I am an enthusiastic user of cloud computing platforms. As a developer, I’d much rather spend my time actually writing web applications and services and leave from the scalability and deployment issues to someone (or something) else. One cloud deployment platform in particular that I’ve found to be powerful and flexible is Amazon Web Services (AWS).
I use AWS for several customer projects as well for personal projects (Amazon also gives me grants so that I can freely experiment with AWS to support my writing endeavors). With Amazon, you have the best of both worlds: scalable services that you can use to architect your applications, and the flexibility to install and run any software on Amazon’s Elastic Compute Cloud (EC2) instances (a “server unit” implemented using virtual private server technology).
Amazon partitions their massive server farms across different geographical locations called “availability zones.” At the cost of increased network latency and having to pay non-local bandwidth fees, you can make your web applications and web services more robust by partitioning them across more than one availability zone.
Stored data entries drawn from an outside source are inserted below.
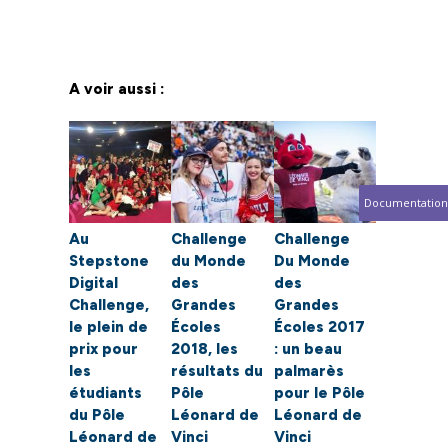
A voir aussi :
Documentation
Au
Challenge
Challenge
Stepstone
du Monde
Du Monde
Digital
des
des
Challenge,
Grandes
Grandes
le plein de
Écoles
Écoles 2017
prix pour
2018, les
: un beau
les
résultats du
palmarès
étudiants
Pôle
pour le Pôle
du Pôle
Léonard de
Léonard de
Léonard de
Vinci
Vinci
In this article, I recalled my professional and personal experiences with AWS to provide a primer for developers who are new to the platform.
Management Console Versus Command Line Tools?
When I first started using AWS, I relied on the Web Management Console for most tasks, including starting and stopping EC2 instances, backing up my file volumes with snapshots, assigning Elastic IP addresses to EC2 instances, etc. However, as I started to use AWS on more consulting jobs, clients almost always asked me to automate as many of the routine administration tasks as possible. For that requirement, you should install the AWS command line tools and learn to use them. You also should install the command line tools on your EC2 AMIs (Amazon Machine Instances) so that they are available on your EC2 instances.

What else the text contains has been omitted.